N° TA93-2411531(TA93-2411531)
Le Tribunal administratif de Montreuil a rejeté la requête de M. A..., ressortissant gambien, contestant l’arrêté du 8 août 2024 du préfet de la Seine-Saint-Denis l’obligeant à quitter le territoire français sans délai, fixant le pays de destination et lui interdisant le retour pour un an. Le juge a estimé que le moyen tiré de l’incompétence du signataire était manifestement infondé, une délégation de signature ayant été régulièrement publiée. Les autres moyens, fondés sur les articles 3 et 8 de la Convention européenne des droits de l’homme, l’article L. 423-23 du code de l’entrée et du séjour des étrangers et du droit d’asile, et l’erreur manifeste d’appréciation, n’étaient pas assortis de précisions suffisantes. La requête a été rejetée sur le fondement de l’article R. 222-1 du code de justice administrative.
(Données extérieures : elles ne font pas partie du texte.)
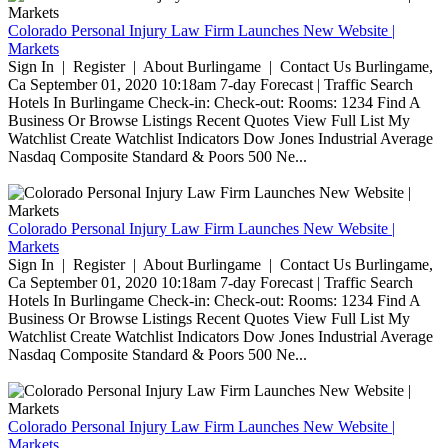
Colorado Personal Injury Law Firm Launches New Website |
Markets
Sign In | Register | About Burlingame | Contact Us Burlingame,
Ca September 01, 2020 10:18am 7-day Forecast | Traffic Search
Hotels In Burlingame Check-in: Check-out: Rooms: 1234 Find A
Business Or Browse Listings Recent Quotes View Full List My
Watchlist Create Watchlist Indicators Dow Jones Industrial Average
Nasdaq Composite Standard & Poors 500 Ne...
Colorado Personal Injury Law Firm Launches New Website |
Markets
Sign In | Register | About Burlingame | Contact Us Burlingame,
Ca September 01, 2020 10:18am 7-day Forecast | Traffic Search
Hotels In Burlingame Check-in: Check-out: Rooms: 1234 Find A
Business Or Browse Listings Recent Quotes View Full List My
Watchlist Create Watchlist Indicators Dow Jones Industrial Average
Nasdaq Composite Standard & Poors 500 Ne...
Colorado Personal Injury Law Firm Launches New Website |
Markets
N° TA93-2415903(TA93-2415903)
Le Tribunal administratif de Montreuil a rejeté la requête de M. A..., ressortissant marocain, qui contestait un arrêté préfectoral du 22 octobre 2024 l'obligeant à quitter le territoire français sans délai, avec interdiction de retour d'un an. Le juge a estimé que le moyen tiré de l'incompétence du signataire était manifestement infondé, une délégation de signature ayant été régulièrement publiée. Les autres moyens, fondés sur les articles 3 et 8 de la Convention européenne des droits de l'homme et l'article L. 423-23 du code de l'entrée et du séjour des étrangers, ont été jugés insuffisamment précisés. La requête a été rejetée sur le fondement de l'article R. 222-1, 7° du code de justice administrative.
N° TA93-2208163(TA93-2208163)
Le Tribunal administratif de Montreuil a pris acte du désistement pur et simple de la société Ikks Invest, qui contestait des cotisations supplémentaires d'impôt sur les sociétés pour les exercices 2015 et 2016. La société demandait la décharge partielle ou un dégrèvement de ces impositions, ainsi que des intérêts de retard. En application de l'article R. 222-1 du code de justice administrative, le président de la 9ème chambre a ordonné qu'il soit donné acte de ce désistement, mettant ainsi fin à l'instance.
N° TA93-2503117(TA93-2503117)
Le Tribunal Administratif de Montreuil, statuant en référé sur le fondement de l'article L. 521-1 du code de justice administrative, a rejeté la demande de suspension de la décision implicite de refus de renouvellement du certificat de résidence de M. B, ressortissant algérien. Le tribunal a écarté l'exception de non-lieu à statuer soulevée par le préfet de la Seine-Saint-Denis, estimant que la simple mention d'une validation interne ne démontrait pas l'abrogation de la décision contestée. Il a également rejeté la fin de non-recevoir tirée de l'absence de décision implicite. La solution retenue s'appuie sur l'accord franco-algérien du 27 décembre 1968 et le code de l'entrée et du séjour des étrangers et du droit d'asile.